Silencieusement, ils laissèrent le majordome disposer les bouquets de bougies qui habillèrent toutes choses d’une chaude lumière dorée. Quand il eut effectué sa sortie après avoir annoncé d’un ton lugubre que le souper serait servi dans un instant, Adélaïde, pelotonnée au fond d’une bergère, un grand châle de laine blanche sur les épaules, tendit vers le feu ses mains maigres et, un moment, contempla les flammes dansantes. Enfermés dans leurs pensées respectives, Marianne et Arcadius, l’une assise sur un coussin devant le feu, l’autre accoudé à la cheminée, gardèrent un moment le silence, comme s’ils attendaient, des bruits familiers de la maison, une réponse à toutes ces questions qu’ils se posaient sans oser les formuler pour ne pas influencer, si peu que ce fût, les décisions d’avenir des autres.
Finalement, Adélaïde leva les yeux vers Jolival et frotta doucement ses mains l’une contre l’autre.
— On dit que l’Amérique est un pays magnifique, dit-elle tranquillement tandis que revenait dans ses yeux gris un peu de la petite flamme ardente d’autrefois.

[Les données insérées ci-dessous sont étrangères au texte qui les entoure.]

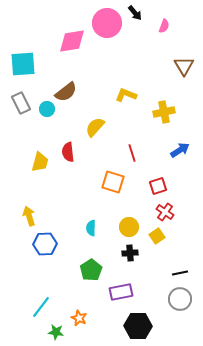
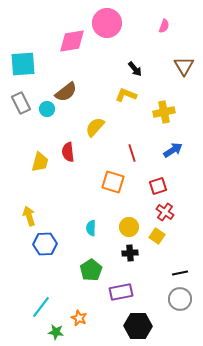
black arrow: moved 56 px down
blue arrow: moved 7 px left
yellow square: rotated 21 degrees counterclockwise
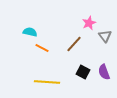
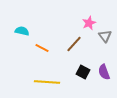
cyan semicircle: moved 8 px left, 1 px up
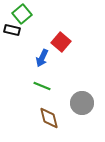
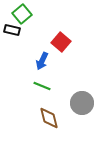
blue arrow: moved 3 px down
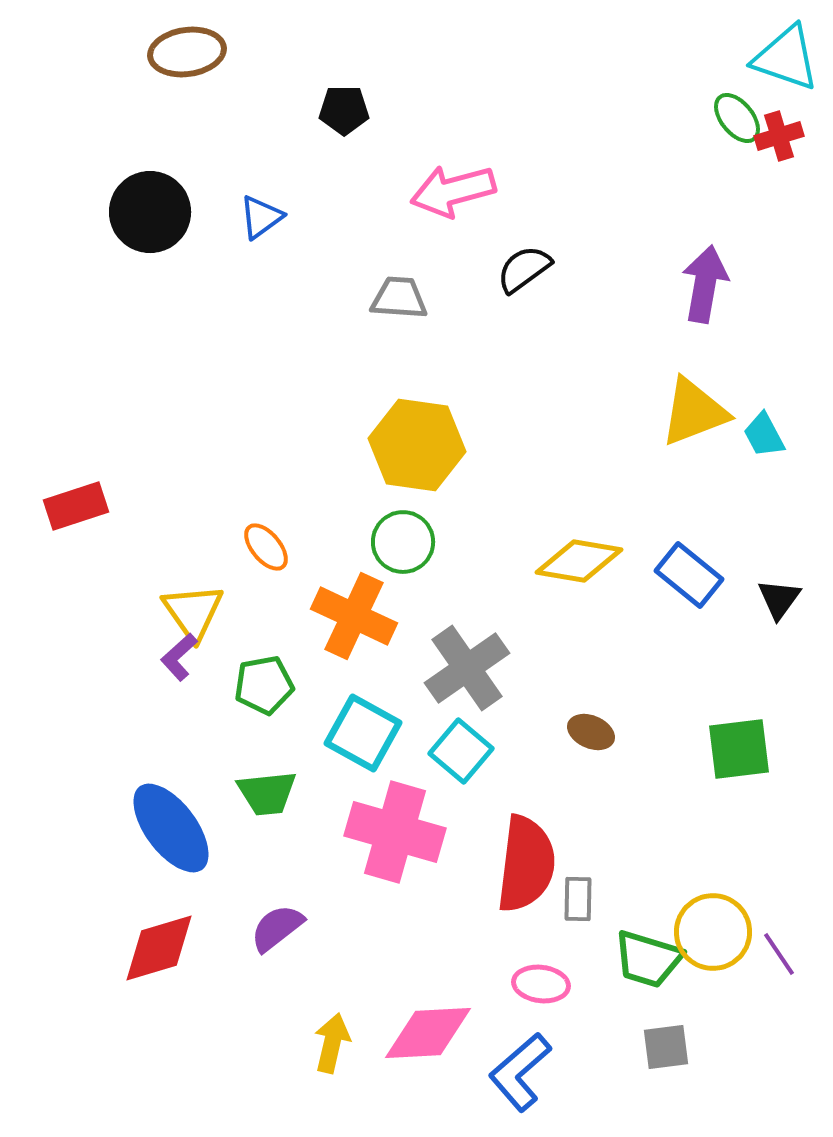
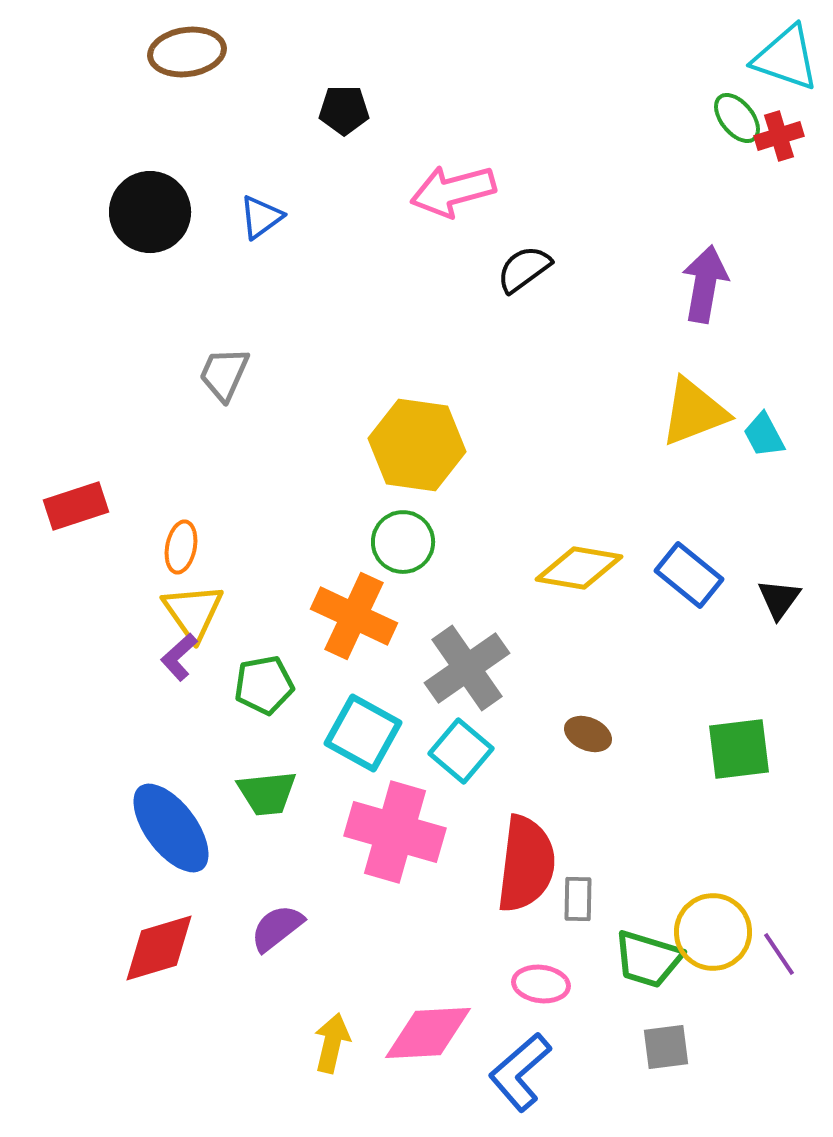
gray trapezoid at (399, 298): moved 175 px left, 76 px down; rotated 70 degrees counterclockwise
orange ellipse at (266, 547): moved 85 px left; rotated 51 degrees clockwise
yellow diamond at (579, 561): moved 7 px down
brown ellipse at (591, 732): moved 3 px left, 2 px down
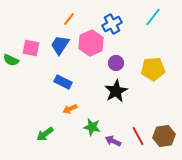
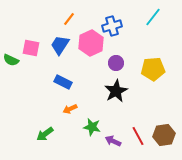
blue cross: moved 2 px down; rotated 12 degrees clockwise
brown hexagon: moved 1 px up
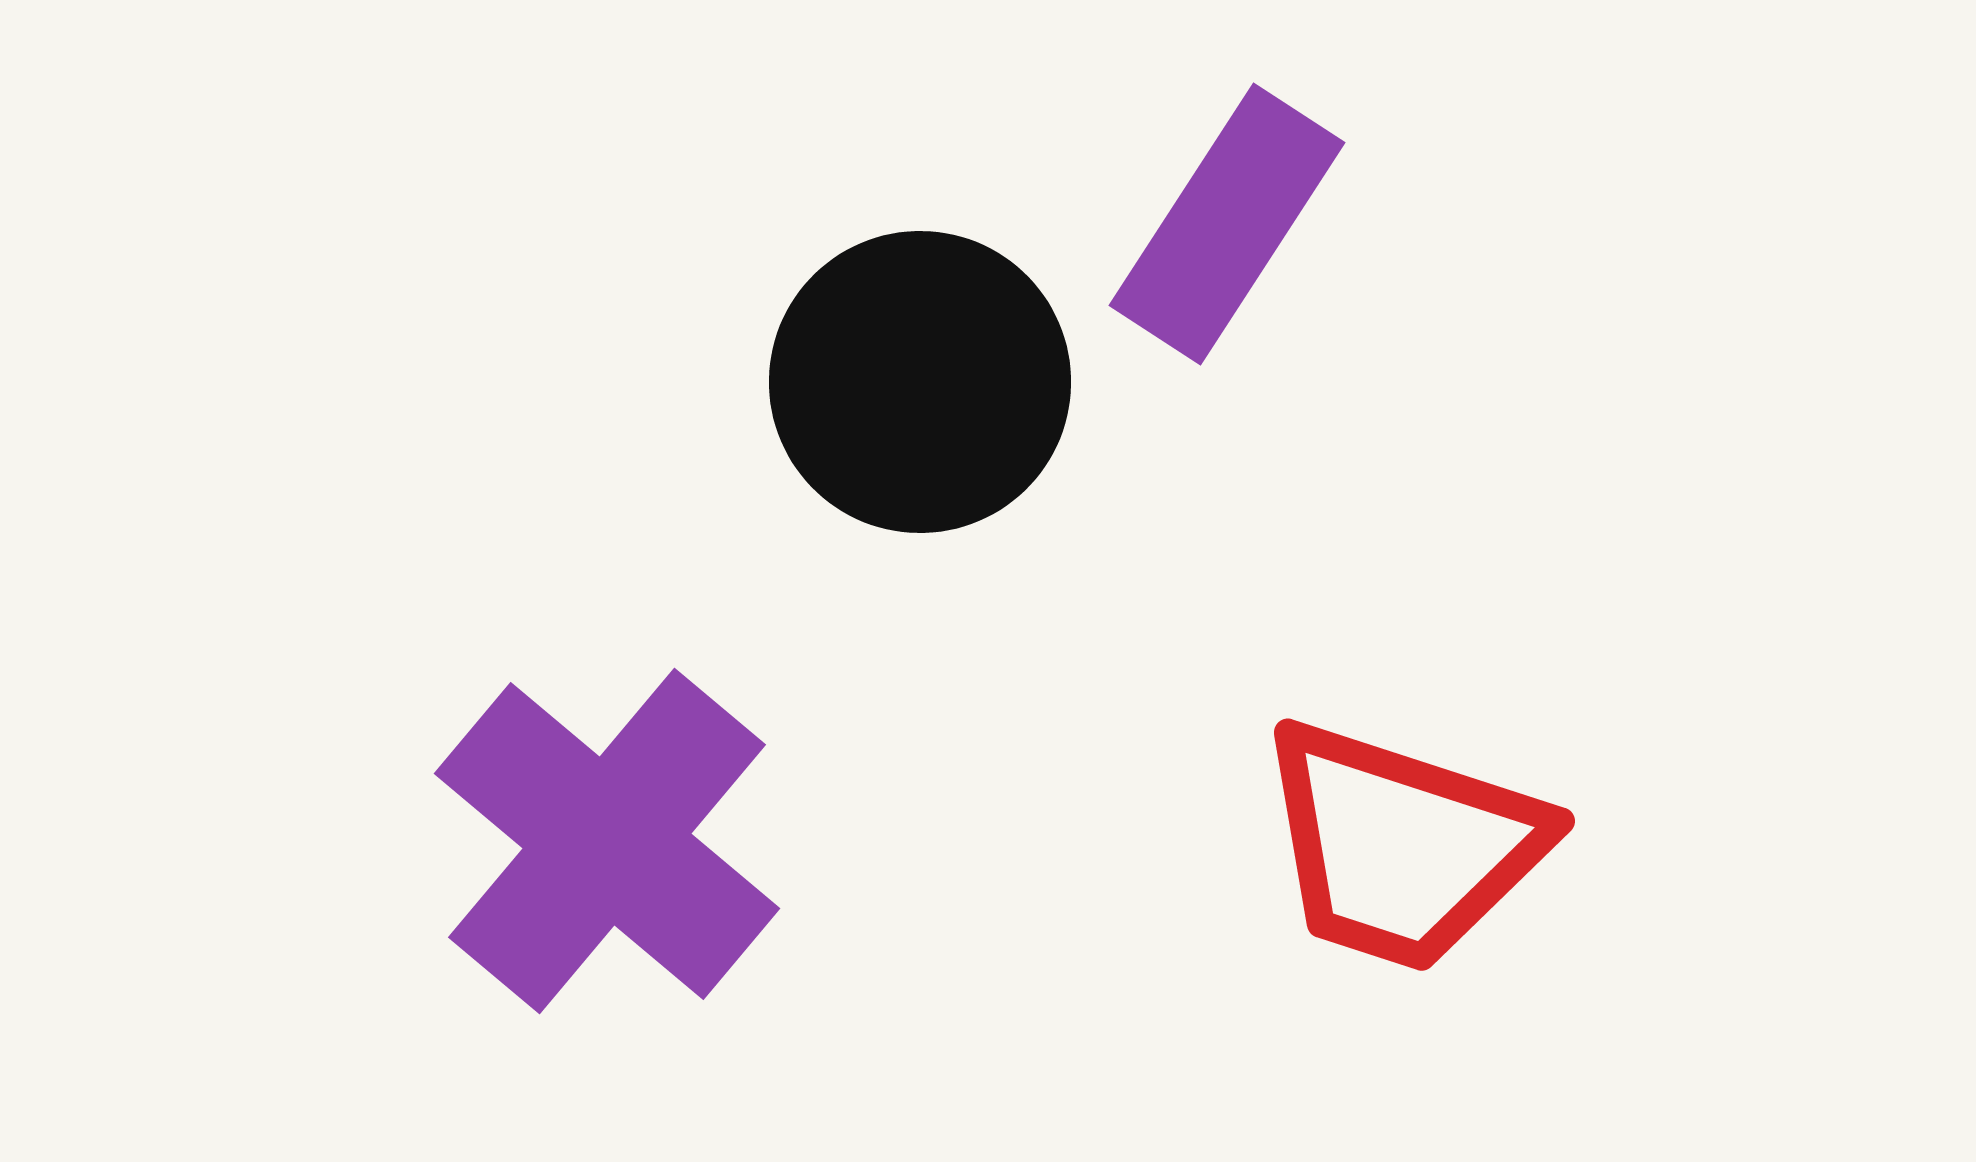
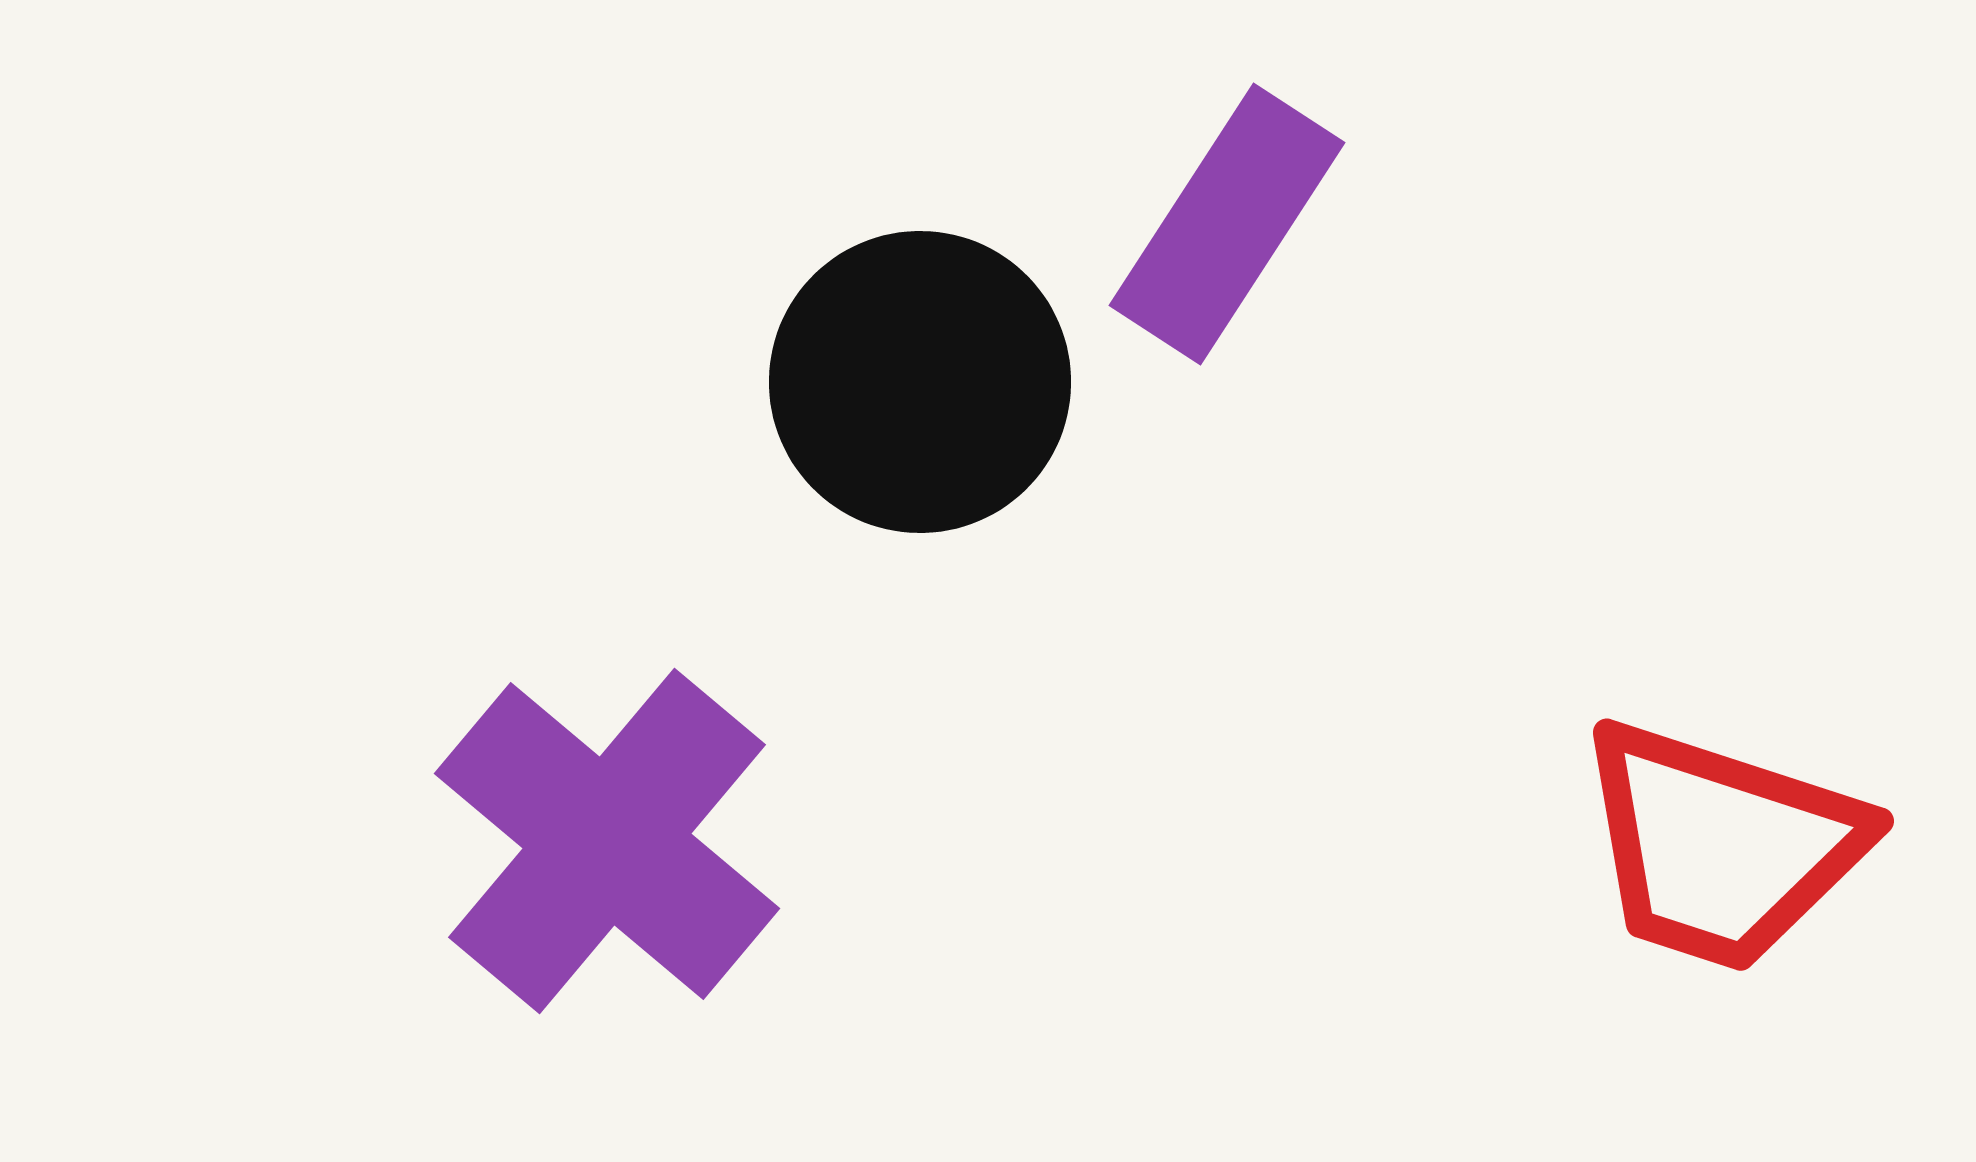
red trapezoid: moved 319 px right
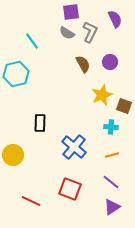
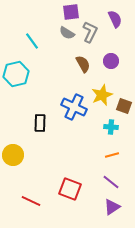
purple circle: moved 1 px right, 1 px up
blue cross: moved 40 px up; rotated 15 degrees counterclockwise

On dit aussi que, dans ces terres du Sud, il ne fait jamais froid ! Il me semble que j’aimerais n’avoir plus jamais froid. Et vous, Jolival ?
— Moi aussi, répondit gravement le vicomte, je crois que j’aimerais...
La porte s’ouvrit à double battant.
— Son Altesse Sérénissime est servie ! clama Jérémie du seuil.
Gentiment, Marianne glissa un bras sous celui de Jolival, l’autre sous celui d’Adélaïde et partagea entre eux un sourire plein de reconnaissance :
— Je suis, en effet, servie bien au-delà de ce que je mérite, conclut-elle.
LES FORÇATS
13
LA ROUTE DE BREST
L’aube était grise et sale, une aube pluvieuse de novembre, transpercée d’un crachin glacial qui pénétrait tout et qui, depuis plusieurs jours déjà, noyait Paris. Dans la brume jaunâtre du petit matin, le vieil hospice de Bicêtre, avec ses grands toits, son haut portail et ses bâtiments bien équilibrés, retrouvait le fantôme de son ancienne élégance. Le brouillard masquait les lézardes des murs, les pignons écornés, les fenêtres aux vitres brisées ou sans vitres du tout, les coulées noires qui marbraient les pierres tombant des gouttières éventrées par le gel, toute cette lèpre d’un édifice, autrefois royal et destiné à la plus haute charité, désormais voué aux plus basses œuvres de la Justice depuis qu’en 1796 on y avait transféré, venant de la Tournelle, le Dépôt des galériens. C’était là le dernier relais des réprouvés, l’antichambre ultime de l’enfer, que ce soit celui de la Conciergerie qui menait à l’échafaud, ou celui du bagne qui menait à une mort moins sûre mais plus sordide parce que la dignité de l’homme s’y perdait autant que la vie.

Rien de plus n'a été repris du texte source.